Overall, the model perform well to predict the the Heating Load and Cooling Load with R2 score >= 97% even not using hyperparameter optimization

* R2 score of **Decision Tree Regressor** model = 97.0%
* R2 score of **Random Forest Regressor** model = 97.8%
* R2 score of **Extra Trees Regressor** model = 97.7%

To increase the F1 score, we have applied hyperparameter tuning using GridSearch and obtain
* R2 score of **Decision Tree Regressor** model = 97.9%
* R2 score of **Random Forest Regressor** model = 98.0%
* R2 score of **Extra Trees Regressor** model = 98.3%

We can conclude that Extra Tree Regressor is the best model to predict the Heating Load and Cooling Load values with the optimum R2 score of 98.3%

#### 2. Recommendation

R squared sometimes is not a good indicator of fit. R squared (R2 score) will always increase as we add more independent variables – but adjusted R2 will decrease if we add an independent variable that does not help the model. This is good way to determine if an additional variable should even be included. However, adjusted R2 which penalizes model complexity to control for overfitting, generally under penalizes complexity. 

In [None]:
# create a fitted model with all features
import statsmodels.formula.api as smf
data2=data.copy()
lm1 = smf.ols(formula='heating_load ~ relative_compactness + surface_area + wall_area + roof_area + overall_height + orientation + glazing_area + glazing_area_distribution', data=data2).fit()

In [None]:
# Summarize fitted mode
lm1.summary()

In [None]:
# create a fitted model with all features excluding "orientation"
lm2 = smf.ols(formula='heating_load ~ relative_compactness + surface_area + wall_area + roof_area + overall_height + glazing_area + glazing_area_distribution', data=data2).fit()

In [None]:
# Summarize fitted mode
lm2.summary()

Adjusted R squared is recommended than R squared in terms of goodness of fit.

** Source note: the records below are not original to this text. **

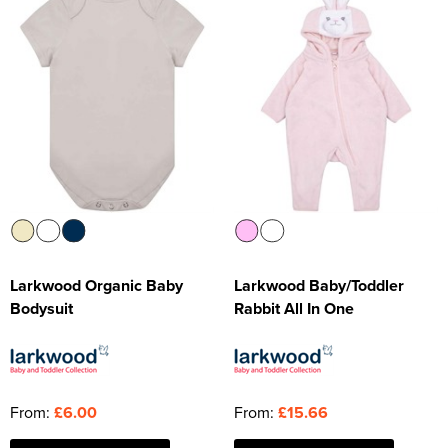
Larkwood Organic Baby
Larkwood Baby/Toddler
Bodysuit
Rabbit All In One
From:
£6.00
From:
£15.66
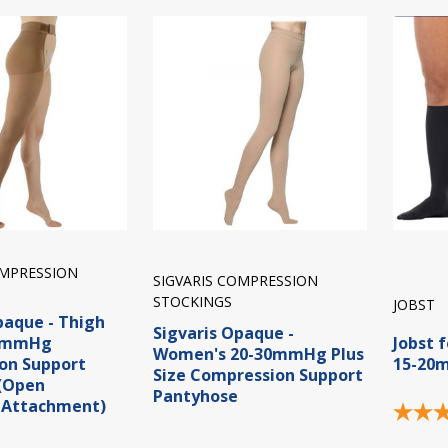
OMPRESSION
SIGVARIS COMPRESSION
STOCKINGS
JOBST
paque - Thigh
Sigvaris Opaque -
40mmHg
Jobst 
Women's 20-30mmHg Plus
on Support
15-20
Size Compression Support
 (Open
Pantyhose
 Attachment)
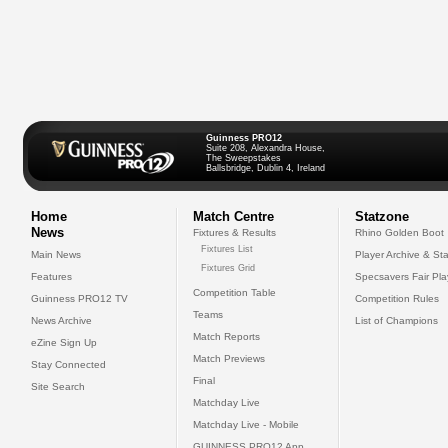
Guinness PRO12
Suite 208, Alexandra House,
The Sweepstakes
Ballsbridge, Dublin 4, Ireland
Home
Match Centre
Statzone
News
Fixtures & Results
Rhino Golden Boot
Fixtures List
Main News
Player Archive & Sta
Fixtures Grid
Features
Specsavers Fair Pl
Competition Table
Guinness PRO12 TV
Competition Rules
Teams
News Archive
List of Champions
Match Reports
eZine Sign Up
Match Previews
Stay Connected
Final
Site Search
Matchday Live
Matchday Live - Mobile
GUINNESS PRO12 App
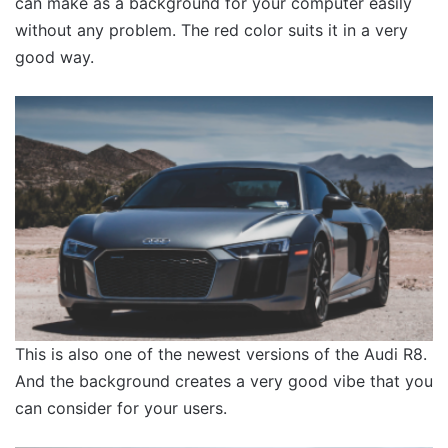
can make as a background for your computer easily
without any problem. The red color suits it in a very
good way.
This is also one of the newest versions of the Audi R8.
And the background creates a very good vibe that you
can consider for your users.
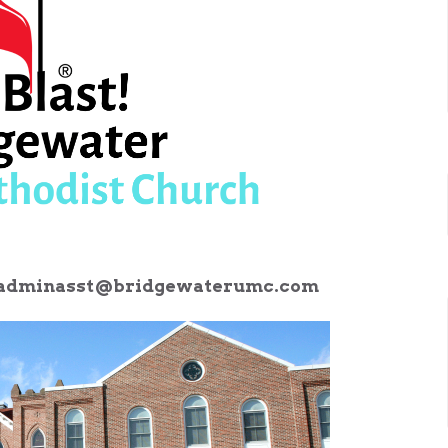
adminasst@bridgewaterumc.com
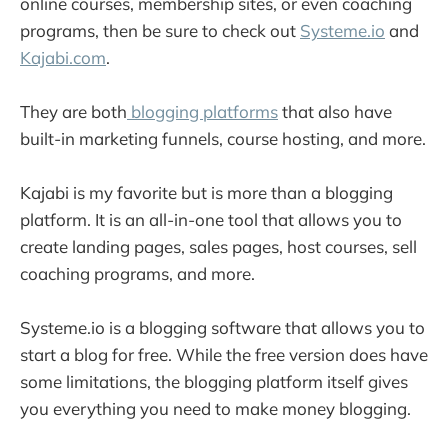
online courses, membership sites, or even coaching
programs, then be sure to check out
Systeme.io
and
Kajabi.com
.
They are both
blogging platforms
that also have
built-in marketing funnels, course hosting, and more.
Kajabi is my favorite but is more than a blogging
platform. It is an all-in-one tool that allows you to
create landing pages, sales pages, host courses, sell
coaching programs, and more.
Systeme.io is a blogging software that allows you to
start a blog for free. While the free version does have
some limitations, the blogging platform itself gives
you everything you need to make money blogging.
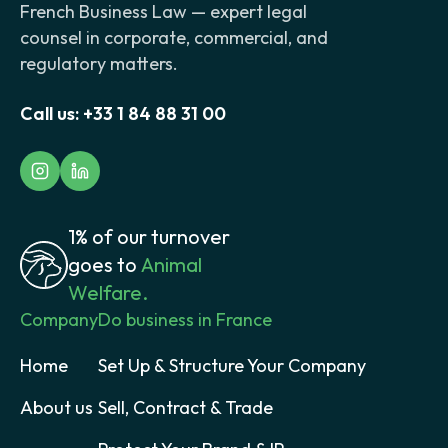
French Business Law — expert legal
counsel in corporate, commercial, and
regulatory matters.
Call us:
+33 1 84 88 31 00
1% of our turnover
goes to
Animal
Welfare.
Company
Do business in France
Home
Set Up & Structure Your Company
About us
Sell, Contract & Trade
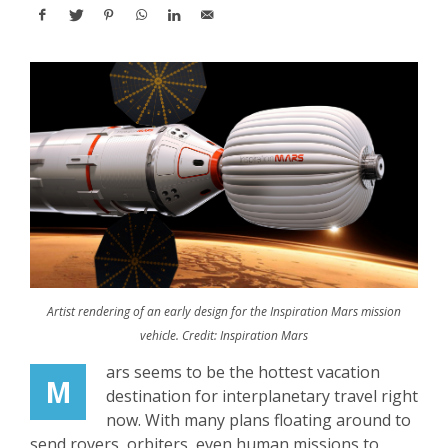
Artist rendering of an early design for the Inspiration Mars mission
vehicle. Credit: Inspiration Mars
ars seems to be the hottest vacation
M
destination for interplanetary travel right
now. With many plans floating around to
send rovers, orbiters, even human missions to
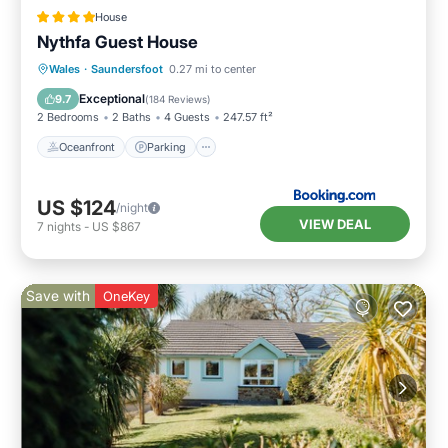
House
Nythfa Guest House
Oceanfront
Parking
Ocean View
Wales
·
Saundersfoot
0.27 mi to center
View
Exceptional
9.7
(
184 Reviews
)
2 Bedrooms
2 Baths
4 Guests
247.57 ft²
Oceanfront
Parking
US $124
/night
VIEW DEAL
7
nights
-
US $867
Save with
OneKey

The above steps is the example of creating two models, one model uses all features and the other one loses one feature. In this case, it shows that adding variables does not always make our model better (see the R squared and Adj. R squared from the summary tables). So, we do not need to include all variable for multiple regression if not helping to create better model.